Bijak sekali, bukan? Bahkan event WEGI ini dirancang untuk semua perusahaan yang sudah menerapkan green industry. Juga untuk memancing perusahaan yang hari ini masih memiliki rapor merah dari KLH, agar dapat berbenah dan kian sadar pentingnya pilar 3P (Profit, People, Planet). Hingga akhirnya berlomba-lomba menjadi perusahaan yang ramah lingkungan.
Arief mendambakan, "Ke depan arahnya WEGI bisa menjadi spake nasional. Ingin WEGI menjadi cikal bakal sosialisasi green-dus se-Indonesia. Hastag green-dus menjadi milik event-event seluruh Indonesia yang berkaitan dengan edukasi green industry".
Ayah dari 3 anak ini sadar betul bahwa WEGI yang digagas Semen Indonesia ini baru langkah awal untuk mengedukasi masyarakat terkait prosedur pembangunan pabrik. Menurutnya, Di Eropa atau Amerika tidak ada orang demo ke pabrik, karena mereka tahu kalau pabrik berdiri pasti sudah melalui prosedur yang ditetapkan pemerintah. Melalui WEGI, Semen mencoba menunjukkan keadaan yang sebenarnya. Menunjukkan kebenaran yang selama ini dengan mudahnya diputar balik. Dengan tangan terbuka, Semen membiarkan masyarakat menilai.
"Kita harus menyuarakan bagaimana menjadi masyarakat yang seharusnya. Biarkan pabrik melakukan apa tugas mereka sebenarnya", kata Arief, mengakhiri perbincangan.

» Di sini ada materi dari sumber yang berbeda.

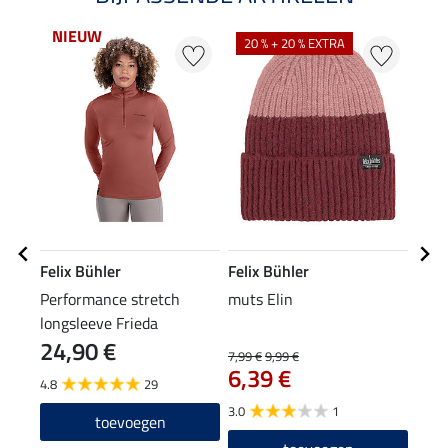
NIEUW
20 % + 20 % EXTRA
20
Felix Bühler
Felix Bühler
Feli
Performance stretch
muts Elin
XXL 
longsleeve Frieda
24,90 €
7,99 €
9,99 €
15,90
6,39 €
12
4.8
29
3.0
1
toevoegen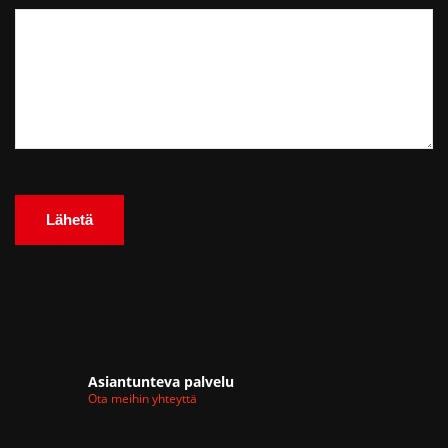
Asiantunteva palvelu
Ota meihin yhteyttä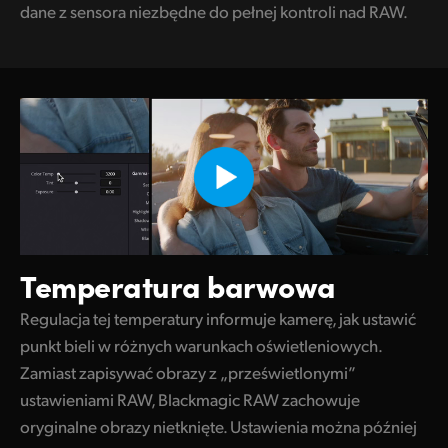
dane z sensora niezbędne do pełnej kontroli nad RAW.
Temperatura barwowa
Regulacja tej temperatury informuje kamerę, jak ustawić
punkt bieli w różnych warunkach oświetleniowych.
Zamiast zapisywać obrazy z „prześwietlonymi”
ustawieniami RAW, Blackmagic RAW zachowuje
oryginalne obrazy nietknięte. Ustawienia można później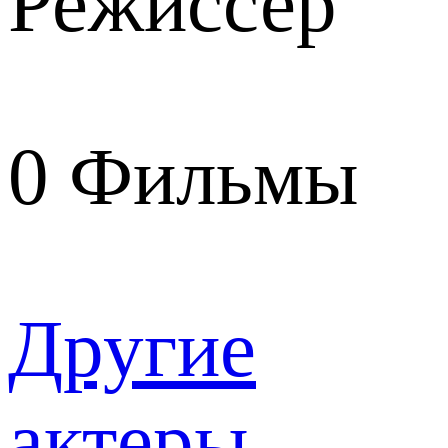
Режиссер
0
Фильмы
Другие
актеры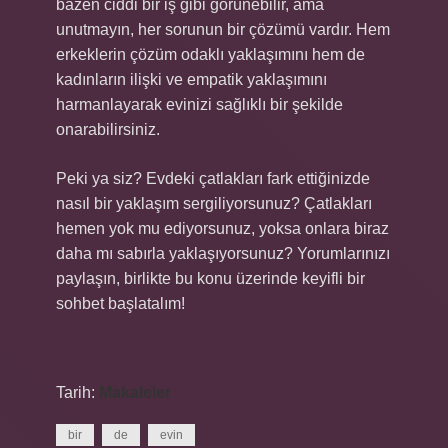
bazen ciddi bir iş gibi görünebilir, ama
unutmayın, her sorunun bir çözümü vardır. Hem
erkeklerin çözüm odaklı yaklaşımını hem de
kadınların ilişki ve empatik yaklaşımını
harmanlayarak evinizi sağlıklı bir şekilde
onarabilirsiniz.
Peki ya siz? Evdeki çatlakları fark ettiğinizde
nasıl bir yaklaşım sergiliyorsunuz? Çatlakları
hemen yok mu ediyorsunuz, yoksa onlara biraz
daha mı sabırla yaklaşıyorsunuz? Yorumlarınızı
paylaşın, birlikte bu konu üzerinde keyifli bir
sohbet başlatalım!
Tarih:
Makaleler
bir
de
evin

Inilah mengapa di awal saya membridging dengan kisah cinta. Sejak sebelum menulis hingga tulisan ini berakhir, hanya satu yang terlintas di kepala: semua tentang wujud cinta dari Semen (Indonesia) untuk Indonesia. Bukankah orang yang pernah merasa sangat mencintai, pasti terbalik sangat tersakiti ketika dia kehilangan? Agaknya, Semen sedang sangat tersakiti (oleh manusia-manusia yang mengaku pecinta lingkungan) lantaran Semen teramat mencintai lingkungan.